With the holidays and the long album list, I was delayed in getting to it and didn't notice a lot of public comment about it. Check that, I recall that the local paper ran it (or something similar) in a Sunday op-ed section, but that was because Kennedy appeared in town to speak at a "festival of faith" conference.
Kennedy is a lawyer for the Natural Resources Defense Council and they've compiled research to backup Kennedy's claims. Kennedy makes a pretty serious charge that could be a major campaign issue -- especially in key swing states:
George W. Bush will go down in history as America's worst environmental president. In a ferocious three-year attack, the Bush administration has initiated more than 200 major rollbacks of America's environmental laws, weakening the protection of our country's air, water, public lands and wildlife.The lengthy article is full of specific allegations, which I won't repeat here, but I will include just one devastating example of what's gone on these past few years:
Early in the Bush administration, Vice President Cheney had solicited an industry wish list from the United States Energy Association, the lobbying arm for trade associations including the American Petroleum Institute, the National Mining Association, the Nuclear Energy Institute and the Edison Institute. The USEA responded by providing 105 specific recommendations from its members for plundering our natural resources and polluting America's air and water. In a speech to the group in June 2002, Energy Secretary Abraham reported that the administration had already implemented three-quarters of the industry's recommendations and predicted the rest would pass through Congress shortly.As I've said before, Kerry has a great environmental record -- though I think he should talk about other issues besides ANWR.

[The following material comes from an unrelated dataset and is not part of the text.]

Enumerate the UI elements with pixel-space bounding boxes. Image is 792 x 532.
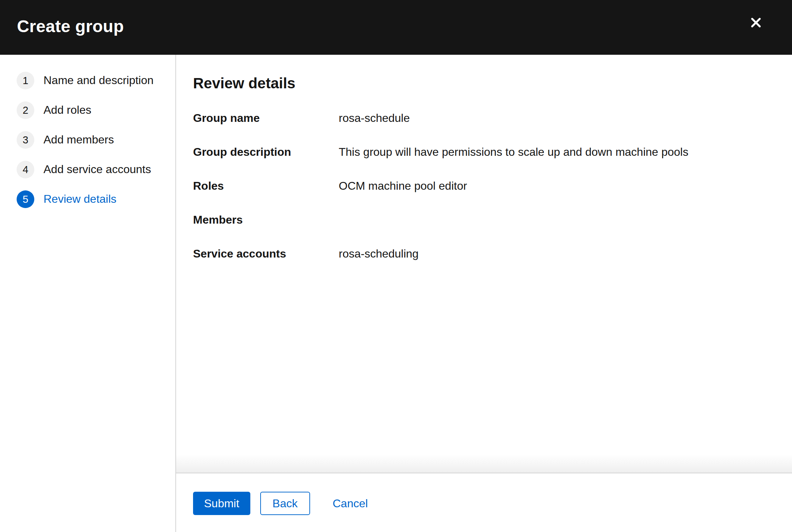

On August 27th, 2002 -- while most of America was heading off for a Labor Day weekend -- the administration announced that it would redefine carbon dioxide, the primary cause of global warming, so that it would no longer be considered a pollutant and would therefore not be subject to regulation under the Clean Air Act. The next day, the White House repealed the act's "new source review" provision, which requires companies to modernize pollution control when they modify their plants.
According to the National Academy of Sciences, the White House rollback will cause 30,000 Americans to die prematurely each year. Although the regulation will probably be reversed in the courts, the damage will have been done, and power utilities such as Southern Co. will escape criminal prosecution. As soon as the new regulations were announced, John Pemberton, chief of staff to the EPA's assistant administrator for air, left the agency to work for Southern. The EPA's congressional office chief also left, to join Southern's lobbying shop, Bracewell, Patterson.
Whatever Democrat wins the nomination, in fact, is bound to have a far superior record to Bush on the environment. Emphasizing this issue is also a great way to discourage a significant Green Party candidacy.